# Kahr PM9?



## Carol (Mar 23, 2014)

Been looking at compact semis, and met up with someone in my area selling a Kahr PM9.  

I've shot a Glock 26 and a Springfield XD but never a Kahr.   He wants $700 it with 2 mags and Crimson Trace.  He will let me shoot it before committing to buy it, but its a little more than I had budgeted for a used piece.

Thoughts? Are the Kahr's worth it?


----------



## Tgace (Mar 23, 2014)

If you are gonna spend that much look at buying New....

Never shot a Kahr myself, but a co-worker had one. Sold it...said he didn't like the trigger.

Sent from my Kindle Fire using Tapatalk 2


----------



## Carol (Mar 23, 2014)

That was pretty much my concern.  I know the market for striker-fired compacts is pretty tight but I'm just not seeing what makes a Kahr that much better.  Especially when I can get a new G26 for 5 bills and no sales tax.


----------



## ballen0351 (Mar 23, 2014)

I like kahr.  My partner used one undercover for years.  He swore by it.   But he wants WAY too much.  They are going for around $599 for brand new in box on gun broker with free shipping


----------



## Carol (Mar 23, 2014)

ballen0351 said:


> I like kahr.  My partner used one undercover for years.  He swore by it.   But he wants WAY too much.  They are going for around $599 for brand new in box on gun broker with free shipping



Thanks Ballen, that certainly puts it in perspective.


----------



## Grenadier (Mar 24, 2014)

The Kahr PM9 is more of a true pocket pistol, when it comes to the semiautomatics.  

It's a single stack 9 mm, which is significantly thinner than the Glock 26 (which is still more of a holster-carried firearm).  It also weighs about 5-6 ounces less than the Glock.  It does a decent job of managing recoil, since it has a locked breech mechanism.  Overall, it will have less felt recoil than a S&W J-frame Airweight.  

Even though the Kahr pistols are double action only, it's actually a pretty nice trigger pull, coming in at about 6.5-7.0 lbs, and it's a very smooth pull that has a consistent breaking point.  If I had to get another pocket firearm, I'd feel comfortable with a Kahr PM9.  

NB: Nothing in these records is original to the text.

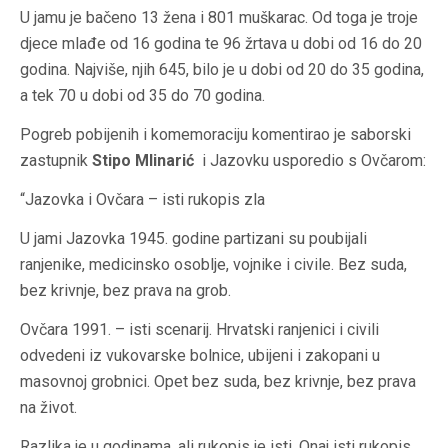
U jamu je bačeno 13 žena i 801 muškarac. Od toga je troje
djece mlađe od 16 godina te 96 žrtava u dobi od 16 do 20
godina. Najviše, njih 645, bilo je u dobi od 20 do 35 godina,
a tek 70 u dobi od 35 do 70 godina.
Pogreb pobijenih i komemoraciju komentirao je saborski
zastupnik
Stipo Mlinarić
i Jazovku usporedio s Ovčarom:
“Jazovka i Ovčara – isti rukopis zla
U jami Jazovka 1945. godine partizani su poubijali
ranjenike, medicinsko osoblje, vojnike i civile. Bez suda,
bez krivnje, bez prava na grob.
Ovčara 1991. – isti scenarij. Hrvatski ranjenici i civili
odvedeni iz vukovarske bolnice, ubijeni i zakopani u
masovnoj grobnici. Opet bez suda, bez krivnje, bez prava
na život.
Razlika je u godinama, ali rukopis je isti. Onaj isti rukopis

The price on that used PM9 is a bit steep, even with the Crimson Trace lasergrips (they sell for about 200).  Also, you might not like the feel of the weapon with the CT grips on them, since you'd have to alter your grip a bit.


----------



## Carol (Mar 24, 2014)

Thank you VERY much!  This was exactly the info I was hoping to find.   I did like my G26 when I owned one, but I'd be all for finding something easier to conceal while sticking with a 9mm round, and that sounds very favorable.  

I've shot other pistols with Crimson Trace grips before.  They don't bother me too much but at they don't excite me either.   Paying too much for a sidearm definitely does not excite me....lol    I think its time to go to the range and try one


----------



## ballen0351 (Mar 24, 2014)

I daily carry the Sig P239.  Single stack 9mm.  With cross breed super tuck.  Summer clothing or winter it conceals nice. I wore it under cover on buys nobody ever saw it even if they looked me over closely thinking I was a cop.  Never doubted its reliability.


----------



## Carol (Mar 24, 2014)

ballen0351 said:


> I daily carry the Sig P239.  Single stack 9mm.  With cross breed super tuck.  Summer clothing or winter it conceals nice. I wore it under cover on buys nobody ever saw it even if they looked me over closely thinking I was a cop.  Never doubted its reliability.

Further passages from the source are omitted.